_GOAL OF THE EXERCISE_: The answer must consist of every line from the entries that holds the word "Regionalflughafen".

[DATA SUPPLIED — start]

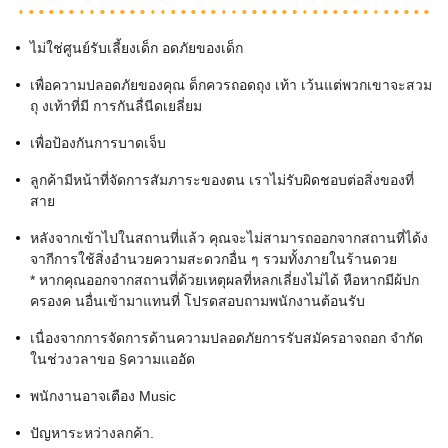
ไม่ใช่ศูนย์รับเลี้ยงเด็ก อดภัยของเด็ก
เพื่อความปลอดภัยของคุณ ด็กควรถอดถุง เท้า เว้นแต่พวกเขาจะสวม
ถุ งเท้าที่มี การกันลื่นีดเยลี่ยม
เพื่อป้องกันการบาดเจ็บ
ลูกค้ามีหน้าที่จัดการสัมภาระของตน เราไม่รับผิดชอบต่อสิ่งของที่
สาย
หลังจากเข้าไปในสถานที่แล้ว คุณจะไม่สามารถออกจากสถานที่ได้ง
จากีการใช้สิ่งอำนวยความสะดวกอื่น ๆ รวมทั้งภายในร้านดวย
* หากคุณออกจากสถานที่ด้วยเหตุผลที่หลกเลี่ยงไม่ได้ หือหากมีผ้ปก
ครองค นอื่นเข้ามาแทนที่ โปรดสอบถามพนักงานต้อนรับ
เนื่องจากการจัดการด้านความปลอดภัยการรับสมัครอาจถอก จำกัด
ในช่วงวลาขอ §ความแออัด
พนักงานอาจเตือง Music
ปัญหาระหว่างลกค้า.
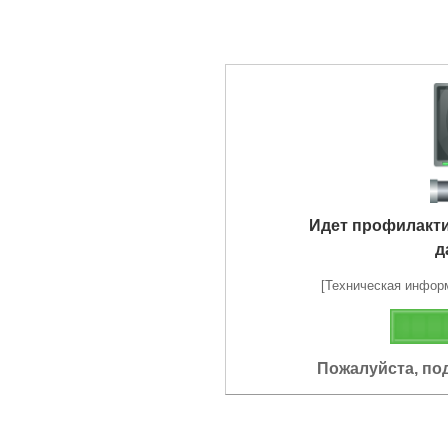
Идет профилакт
д
[Техническая информа
Пожалуйста, по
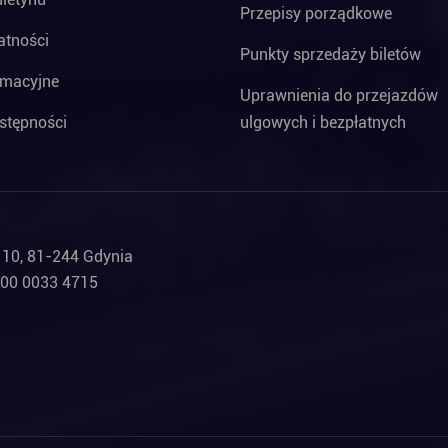
Przepisy porządkowe
atności
Punkty sprzedaży biletów
rmacyjne
Uprawnienia do przejazdów
stępności
ulgowych i bezpłatnych
a 10, 81-244 Gdynia
000 0033 4715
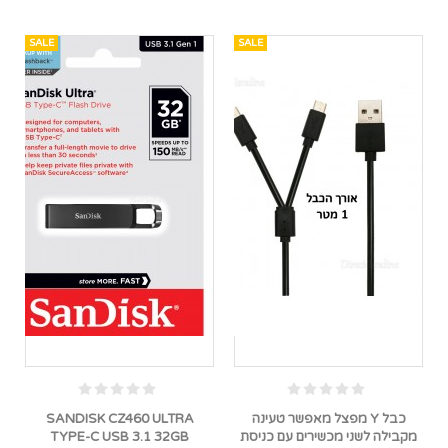
SALE
SALE
כבל Y מפצל מאפשר טעינה
SANDISK CZ460 ULTRA
מקבילה לשני מכשירים עם כניסת
TYPE-C USB 3.1 32GB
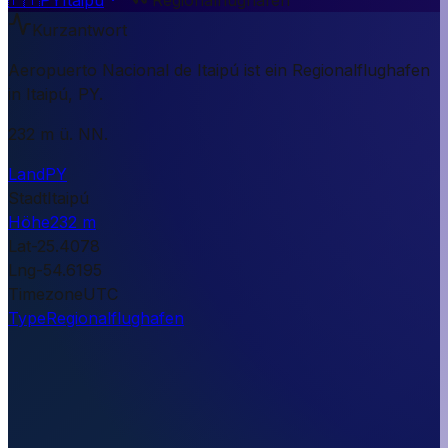
Kurzantwort
Aeropuerto Nacional de Itaipú ist ein Regionalflughafen
in Itaipú, PY.
232 m ü. NN.
Land
PY
Stadt
Itaipú
Höhe
232 m
Lat
-25.4078
Lng
-54.6195
Timezone
UTC
Type
Regionalflughafen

[DATA SUPPLIED — finish]

_TASK ANSWER_:
Aeropuerto Nacional de Itaipú ist ein Regionalflughafen
Regionalflughafen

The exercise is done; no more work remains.